Maintain international support
The risks to Israel's security associated with withdrawal from the West Bank are far greater than with any previous disengagement. The distance from the Green Line (the 1949 Israeli-Jordanian armistice line separating the internationally recognised territory of Israel from the West Bank) to Israel's Mediterranean coast is only nine miles in some parts, meaning that every inch of Israel will be threatened should an Israeli military presence be replaced by Islamist forces - a precedent already set in southern Lebanon, Gaza and the Sinai.
The territory in dispute is not only strategically crucial, it is the ancient heartland of the Jewish people. As Israeli politicians like to say, the prophets did not walk on the beaches of Tel Aviv; they strode the land of Judea and Samaria, the territory more commonly referred to as the West Bank since the time of the Jordanian military occupation in 1949.
For Israel to take the immeasurable risks associated with withdrawal from the West Bank, what is required is not the threats of misguided activist MPs or antagonism by well-meaning U.S. Presidents, but the assurance that Israel's legitimate security needs will be met and its allies will always stand by it.
Israel calculated that withdrawal from Gaza and southern Lebanon would gain it favour, undermine those that seek to undermine it, and give it moral clout in defending itself if attacked from the vacated territory. Its calculations were wrong. Israel gained no favour from those withdrawals. Its enemies were merely emboldened. Now whenever Israel is attacked from lands it wholly vacated, it is nevertheless routinely depicted as the brute and aggressor. If Israel is to have an incentive for withdrawal, this, among other things, needs to change.
Acts of unilateralism by the Palestinians must never be indulged.
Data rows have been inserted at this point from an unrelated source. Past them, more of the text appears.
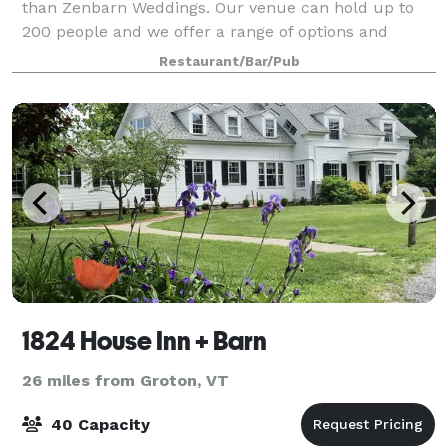
than Zenbarn Weddings. Our venue can hold up to
200 people and we offer a range of options and
pricing. Our lush green field with views of
Restaurant/Bar/Pub
1824 House Inn + Barn
26 miles from Groton, VT
40 Capacity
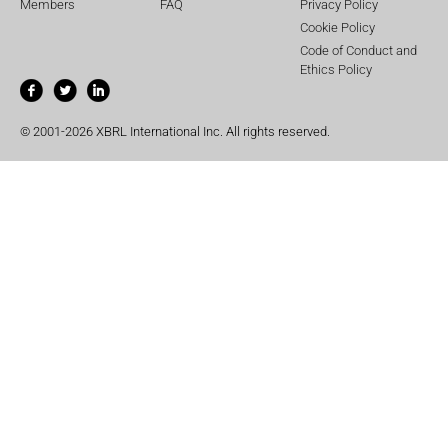
Members
FAQ
Privacy Policy
Cookie Policy
Code of Conduct and
Ethics Policy
© 2001-2026 XBRL International Inc. All rights reserved.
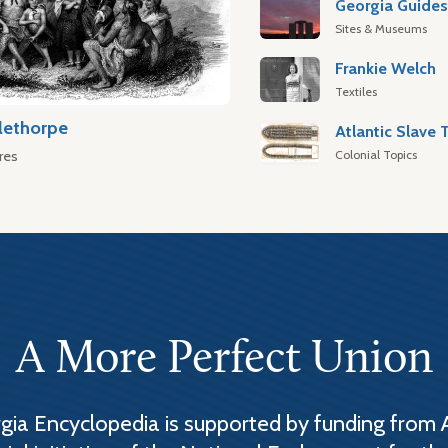
Georgia Guide
Sites & Museums
Frankie Welch
Textiles
lethorpe
Colonial Topics
res
A More Perfect Union
ia Encyclopedia is supported by funding from 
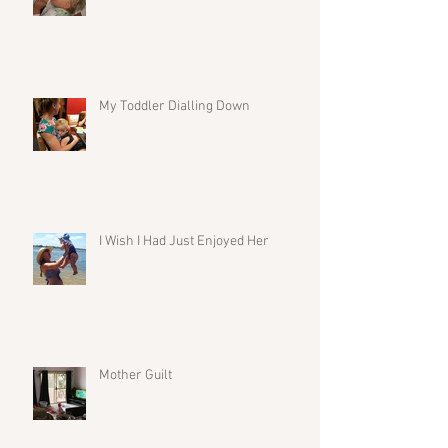
My Toddler Dialling Down
I Wish I Had Just Enjoyed Her
Mother Guilt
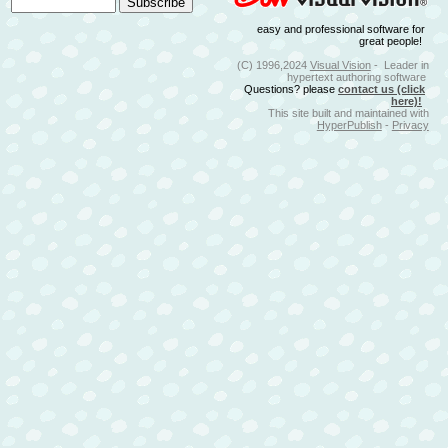
easy and professional software for
great people!
(C) 1996,2024
Visual Vision
- Leader in
hypertext authoring software
Questions? please
contact us (click
here)!
This site built and maintained with
HyperPublish
-
Privacy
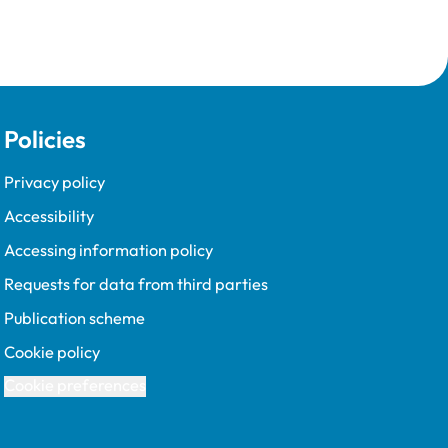
Policies
Privacy policy
Accessibility
Accessing information policy
Requests for data from third parties
Publication scheme
Cookie policy
Cookie preferences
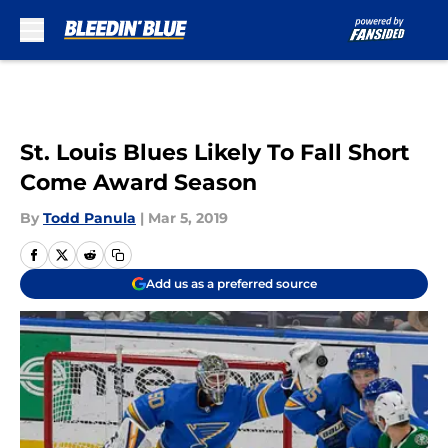
Skip to main content
St. Louis Blues Likely To Fall Short
Come Award Season
By
Todd Panula
|
Mar 5, 2019
Add us as a preferred source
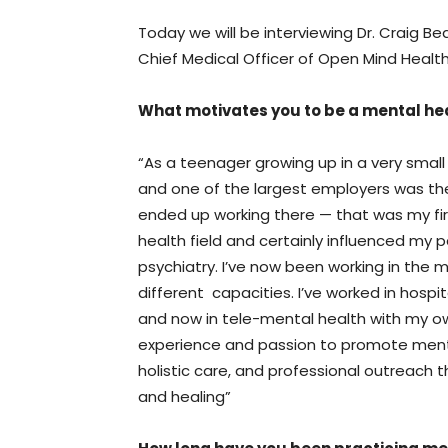
Today we will be interviewing Dr. Craig Be
Chief Medical Officer of Open Mind Health
What motivates you to be a mental hea
“As a teenager growing up in a very smal
and one of the largest employers was the 
ended up working there — that was my fir
health field and certainly influenced my 
psychiatry. I’ve now been working in the 
different capacities. I’ve worked in hospita
and now in tele-mental health with my 
experience and passion to promote ment
holistic care, and professional outreach
and healing”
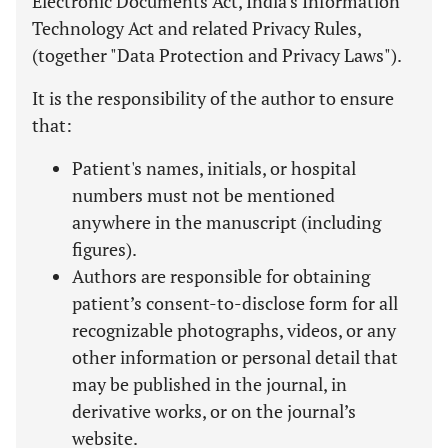
Electronic Documents Act, India's Information
Technology Act and related Privacy Rules,
(together "Data Protection and Privacy Laws").
It is the responsibility of the author to ensure
that:
Patient's names, initials, or hospital
numbers must not be mentioned
anywhere in the manuscript (including
figures).
Authors are responsible for obtaining
patient’s consent-to-disclose form for all
recognizable photographs, videos, or any
other information or personal detail that
may be published in the journal, in
derivative works, or on the journal’s
website.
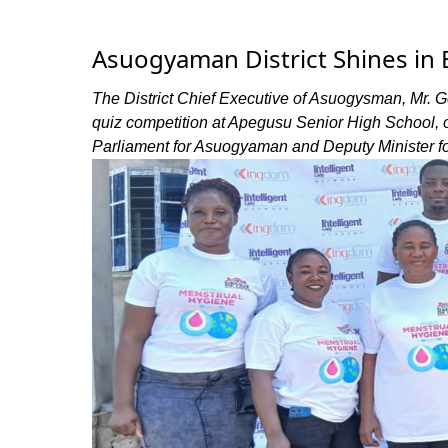
Asuogyaman District Shines in E
The District Chief Executive of Asuogysman, Mr. G
quiz competition at Apegusu Senior High School
Parliament for Asuogyaman and Deputy Minister fo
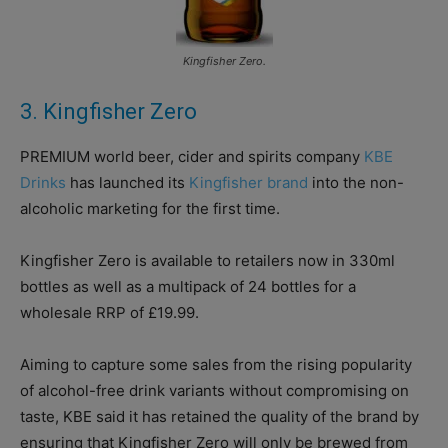
Kingfisher Zero.
3. Kingfisher Zero
PREMIUM world beer, cider and spirits company
KBE
Drinks
has launched its
Kingfisher brand
into the non-
alcoholic marketing for the first time.
Kingfisher Zero is available to retailers now in 330ml
bottles as well as a multipack of 24 bottles for a
wholesale RRP of £19.99.
Aiming to capture some sales from the rising popularity
of alcohol-free drink variants without compromising on
taste, KBE said it has retained the quality of the brand by
ensuring that Kingfisher Zero will only be brewed from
They only play into the Palestinian strategy of extracting maximum concessions from the Israelis while conceding nothing in return. In practice, they do not positively impact on the lives of Palestinians and merely bestow on their leaders a sense of self-righteous triumphalism that is out of touch with reality, and a belief that unilateral action or even the threat of it is a legitimate means of advancing their interests.
James Baker, the U.S. Secretary of State in the George H.W. Bush administration and a veteran of Israeli-Arab negotiations, observed that "you can't force-feed a peace plan" because no state will act against its core interests. Peace must be negotiated.
Australia's abstention in the United Nations vote on upgraded Palestinian status in 2012, a move championed by Bob Carr for reasons that remain unclear, contributed to the Palestinian success in gaining access to international bodies through which to prosecute grievances against Israel and avoid the concessions that come from bilateral talks. It is precisely this sort of attempt to circumvent negotiations that must not be tolerated.
In terms of lethality and human suffering, the conflict between Israel and the Palestinians pales in comparison to events in Syria, Iraq and elsewhere in the region. The plight of Palestinians in Syria, where they are besieged and starved by the Assad regime, is far graver than in the Palestinian territories. And yet, it is the conflict between the Jewish State and the Palestinian armed factions that holds international attention; it wearies and intrigues in equal measure.
In our desire to see an end to the conflict, we grasp at possible "game-changers" to maintain hope, measures that we believe could fundamentally bring change and an eventual resolution. The election of Barack Obama was supposed to bring hope to the Middle East. It has not. The passage of resolutions in European parliaments and the UN in support of Palestinian statehood was supposed to buttress diplomatic efforts and to fortify the moderates on both sides. It has not.
Yet for true peace to come it is not a change in Israeli leadership that is required, or a tweak to party platforms in Australia, rather it is the realisation that while the Jews were once ready to take a napkin-sized state, for the Palestinians the conflict remains a zero-sum game. For the moment, a Palestinian State and an end to the conflict thus remain sadly out of reach.